LUIZ CARLOS AZEDO
A prisão do general de Exército da reserva Walter Souza Braga Netto, ontem, determinada pelo ministro Alexandre de Moraes, do Supremo Tribunal Federal (STF), a pedido da Polícia Federal (PF), após parecer favorável da Procuradoria-Geral da República (PGR), é uma mudança de paradigma no tratamento dado aos militares na política brasileira desde a redemocratização. O ministro também autorizou busca e apreensão em relação a ele e ao coronel Flávio Botelho Peregrino, assessor do general. Ambos são suspeitos de envolvimento em tentativa de golpe de Estado e de obstrução de Justiça por tentar atrapalhar as investigações sobre os episódios relacionados aos atos antidemocráticos de 8 de janeiro.

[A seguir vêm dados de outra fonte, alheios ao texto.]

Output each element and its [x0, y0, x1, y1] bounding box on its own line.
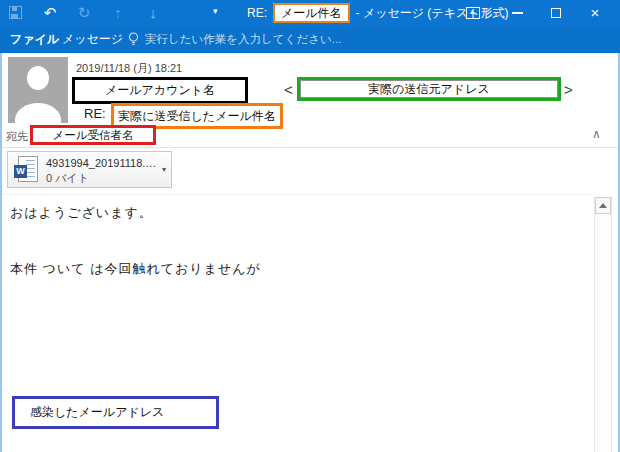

Ironicamente, a prisão ocorreu um dia após o 13 de dezembro, aniversário do Ato Institucional n°5, que completou 56 anos. Assinado pelo então presidente Arthur da Costa e Silva, em 1968, o AI-5 marcou a fascistização do regime militar implantado após o golpe de 1964, que destituiu o presidente João Goulart. Deu-se ali o início do período mais sombrio do regime militar. Não foi, como alguns imaginam, um golpe dentro do golpe, depois de uma disputa interna entre facções militares, mas o avanço de um processo de endurecimento do regime.
Os militares se sentiam ameaçados pelas articulações de uma Frente Ampla por políticos de oposição, entre os quais alguns que haviam articulado o golpe de estado — como Carlos Lacerda, da UDN — ou apoiado a destituição de João Goulart, porque suspeitavam que pleitearia a reeleição, como Juscelino Kubitschek e Ulysses Guimarães, ambos do PSD.

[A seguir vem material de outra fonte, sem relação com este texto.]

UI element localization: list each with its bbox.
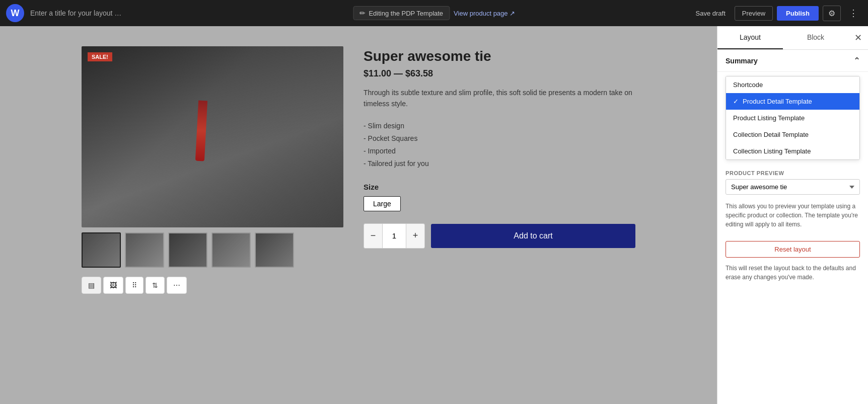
more-icon: ⋯ [173,281,180,289]
view-product-link[interactable]: View product page ↗ [454,10,515,17]
option-product-listing[interactable]: Product Listing Template [726,110,859,126]
reset-layout-button[interactable]: Reset layout [726,241,860,258]
image-toolbar: ▤ 🖼 ⠿ ⇅ ⋯ [82,277,343,294]
toolbar-arrange-btn[interactable]: ⇅ [146,277,165,294]
preview-hint-text: This allows you to preview your template… [717,199,868,237]
check-icon: ✓ [733,98,739,105]
product-name: Super awesome tie [364,48,635,64]
product-price: $11.00 — $63.58 [364,68,635,79]
product-listing-option-label: Product Listing Template [733,114,805,122]
product-features: - Slim design- Pocket Squares- Imported-… [364,120,635,171]
product-preview-select[interactable]: Super awesome tie [726,179,860,195]
product-preview-label: PRODUCT PREVIEW [717,164,868,179]
product-container: SALE! [82,46,635,294]
collection-detail-option-label: Collection Detail Template [733,131,809,138]
thumbnail-5[interactable] [255,232,294,268]
product-description: Through its subtle texture and slim prof… [364,87,635,110]
template-type-dropdown: Shortcode ✓ Product Detail Template Prod… [726,76,860,160]
thumb-image-5 [256,233,293,267]
external-link-icon: ↗ [510,10,515,17]
option-shortcode[interactable]: Shortcode [726,76,859,93]
option-collection-listing[interactable]: Collection Listing Template [726,143,859,159]
layout-icon: ▤ [88,281,95,289]
publish-button[interactable]: Publish [777,6,819,21]
reset-hint-text: This will reset the layout back to the d… [717,261,868,290]
main-image-bg [82,46,343,227]
save-draft-button[interactable]: Save draft [691,7,731,20]
arrange-icon: ⇅ [152,281,158,289]
toolbar-layout-btn[interactable]: ▤ [82,277,101,294]
topbar-right: Save draft Preview Publish ⚙ ⋮ [691,6,862,21]
product-detail-option-label: Product Detail Template [743,98,812,105]
thumb-image-4 [212,233,250,267]
quantity-decrease-button[interactable]: − [364,224,382,248]
summary-header: Summary ⌃ [717,50,868,72]
editing-badge: ✏ Editing the PDP Template [353,6,450,20]
summary-label: Summary [726,57,758,65]
add-to-cart-row: − + Add to cart [364,223,635,249]
shortcode-option-label: Shortcode [733,81,763,89]
toolbar-grid-btn[interactable]: ⠿ [125,277,143,294]
summary-chevron-icon[interactable]: ⌃ [853,56,860,65]
main-product-image: SALE! [82,46,343,227]
thumbnail-row [82,232,343,268]
quantity-input[interactable] [382,224,406,248]
editing-label: Editing the PDP Template [369,10,443,17]
toolbar-more-btn[interactable]: ⋯ [167,277,187,294]
canvas-area: SALE! [0,26,717,404]
topbar-left: W [6,4,181,22]
settings-button[interactable]: ⚙ [823,6,841,21]
panel-close-button[interactable]: ✕ [848,26,868,49]
thumbnail-4[interactable] [211,232,251,268]
pencil-icon: ✏ [359,9,366,17]
image-icon: 🖼 [110,281,117,289]
quantity-increase-button[interactable]: + [406,224,424,248]
sale-badge: SALE! [88,52,112,61]
thumbnail-3[interactable] [168,232,207,268]
collection-listing-option-label: Collection Listing Template [733,147,811,155]
size-label: Size [364,183,635,191]
figure-overlay [82,46,343,227]
quantity-controls: − + [364,223,425,249]
option-product-detail[interactable]: ✓ Product Detail Template [726,93,859,110]
thumb-image-3 [169,233,206,267]
more-options-button[interactable]: ⋮ [845,6,862,21]
thumbnail-1[interactable] [82,232,121,268]
thumb-image-2 [126,233,163,267]
preview-button[interactable]: Preview [735,6,773,21]
thumbnail-2[interactable] [125,232,164,268]
product-info: Super awesome tie $11.00 — $63.58 Throug… [364,46,635,294]
topbar: W ✏ Editing the PDP Template View produc… [0,0,868,26]
wp-logo-icon[interactable]: W [6,4,24,22]
tab-layout[interactable]: Layout [717,26,783,49]
main-layout: SALE! [0,26,868,404]
topbar-center: ✏ Editing the PDP Template View product … [353,6,515,20]
right-panel: Layout Block ✕ Summary ⌃ Shortcode ✓ Pro… [717,26,868,404]
product-images: SALE! [82,46,343,294]
size-large-button[interactable]: Large [364,196,401,211]
tab-block[interactable]: Block [783,26,848,49]
panel-tabs: Layout Block ✕ [717,26,868,50]
title-input[interactable] [30,9,181,17]
thumb-image-1 [83,233,120,267]
toolbar-image-btn[interactable]: 🖼 [103,277,123,294]
grid-icon: ⠿ [132,281,137,289]
layout-title-area[interactable] [30,9,181,18]
add-to-cart-button[interactable]: Add to cart [431,224,635,248]
option-collection-detail[interactable]: Collection Detail Template [726,126,859,143]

Esses políticos pretendiam restabelecer as eleições diretas para a Presidência, que deveriam ter sido realizadas em 1965. Grandes manifestações estudantis realizadas àquela época, entre as quais a famosa “Passeata dos 100 mil”, no Rio de Janeiro, sinalizavam a corrosão do apoio social ao regime.

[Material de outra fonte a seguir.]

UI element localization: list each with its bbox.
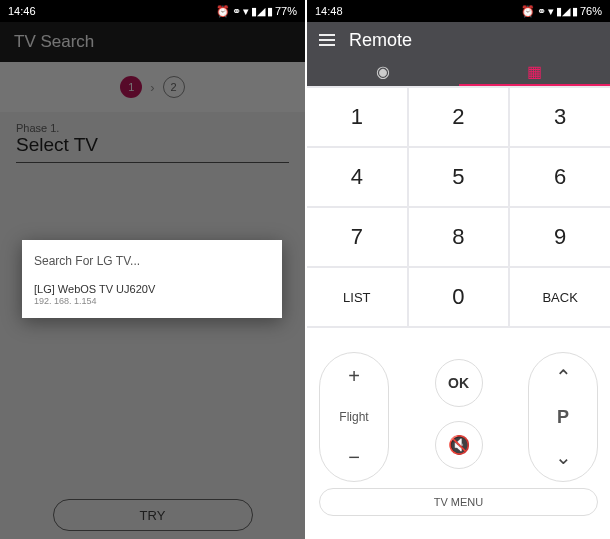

Apresentado em cadeia nacional de rádio, pelo ministro da Justiça, Luís Antônio da Gama e Silva, o AI-5 tinha 12 artigos. Numa canetada, acabou com a garantia de habeas corpus em casos de crimes políticos; fechou o Congresso Nacional, pela primeira vez desde 1937; autorizou o presidente a decretar estado de sítio por tempo indeterminado, demitir pessoas do serviço público, cassar mandatos, confiscar bens privados e intervir em todos os estados e municípios.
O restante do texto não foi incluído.